Wisconsin Budget reform saves teachers’ jobs

This is the message that needs to be constantly put out to voters between now and August 9th.  Great piece.   (H/T – Jerry)

With “collective bargaining rights” limited to wages, Koczela was able to change the teachers’ benefits package to fill the budget gap. Requiring teachers to contribute 5.8 percent of their salary toward pensions saved $600,000. Changes to their health care plan​—​such as a $10 office visit co-pay (up from nothing)​—​saved $200,000. Upping the workload from five classes, a study hall, and two prep periods to six classes and two prep periods saved another $200,000. The budget was balanced.

“Everything we changed didn’t touch the children,” Koczela said. Under a collective bargaining agreement, she continued, “We could never have negotiated that​—​never ever.” Koczela, a graduate of Smith College and Duke University Law School, is no Republican flack. She says she’s a “classic Wisconsin independent. I vote both parties. I voted for Senator [Russ] Feingold but I voted for [Republican state] Senator Alberta Darling too.”

In Brown Deer and school districts across the state, Walker’s budget repair bill, known as Act 10, is working just as he promised. To make up for a $2.8 billion deficit without raising taxes, state aid to school districts (the largest budget line) was reduced by $830 million. Act 10, Walker said, would give districts “the tools” needed to make up for the lost money as fairly as possible.

But union leaders argued that the fight over the budget repair bill had nothing to do with balancing budgets. It was all about stripping public employees of their “collective bargaining rights.”

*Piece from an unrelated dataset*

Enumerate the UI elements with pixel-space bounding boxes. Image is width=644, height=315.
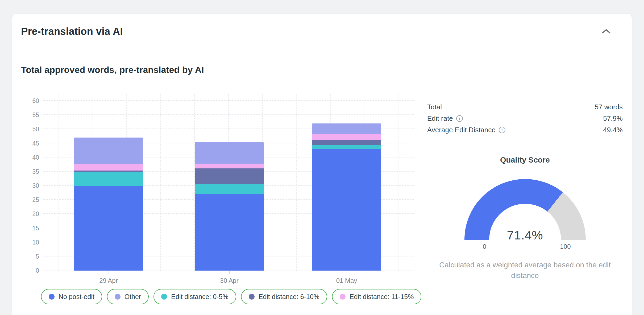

What few people may have understood, though, is that these are “rights” that most people, including federal employees, don’t have. But Americans don’t like taking away anybody’s rights. The polls in Wisconsin showed voters overwhelmingly opposed to “weakening” or “stripping” or “eliminating” collective bargaining rights. President Obama called the bill an “assault on unions.” Democratic state senator Lena Taylor compared Scott Walker to Hitler.

But as the abstract debate over collective bargaining collides with reality, it is becoming clear just how big a lie the Big Labor line was. Now that the law is in effect, where are the horror stories of massive layoffs and schools shutting down? They don’t exist​—​except in a couple of districts where collective bargaining agreements, inked before the budget repair bill was introduced, remain in effect.

Those districts would be Milwaukee (which also had layoffs last year) …

In Milwaukee, nine schools are shutting and 354 teachers have been fired due to a drop in state funding and the end of federal stimulus funding. But if teachers there agreed to the 5.8 percent pension contribution, the school district says it would rehire 200 of those teachers. (Other changes could offset the rest of the layoffs.)

and Kenosha.

The only other district seeing such massive layoffs is Kenosha, where 212 teachers will be fired this year. “Kenosha is in the same boat as [Milwaukee], with a collective bargaining agreement signed before Walker took office that lasts until June 30, 2013,” the Milwaukee Journal Sentinel reported on July 16. “But most other Wisconsin districts have avoided layoffs and massive cuts to programs.”

Across the state there is proof that Act 10 is was the right thing to do thanks to the flexibility it provides.

One striking feature of Walker’s budget repair bill is the flexibility it has given school districts to balance their budgets. For example, things are looking up in the tiny town of Pittsville in the heart of the state, where the district balanced its budget mostly through increased pension contributions and not replacing four retiring teachers.

“We didn’t change anything in our health care at all,” Superintendent Terry Reynolds told me. “If Act 10 hadn’t passed,” he said, “I don’t think the teachers’ union would have wanted to approve the 5.8 percent contribution” to pensions. “That would have been a hard battle to fight. I’m not sure we would have saved dollars there.” Enough money was freed up that Pittsville property taxes will decrease by 9 percent next year.

If you live in any of the State Senate District with a recall election on August 9th, make sure voters there understand their Senator did the right thing by voting “Yes” on Act 10 and should remain in office.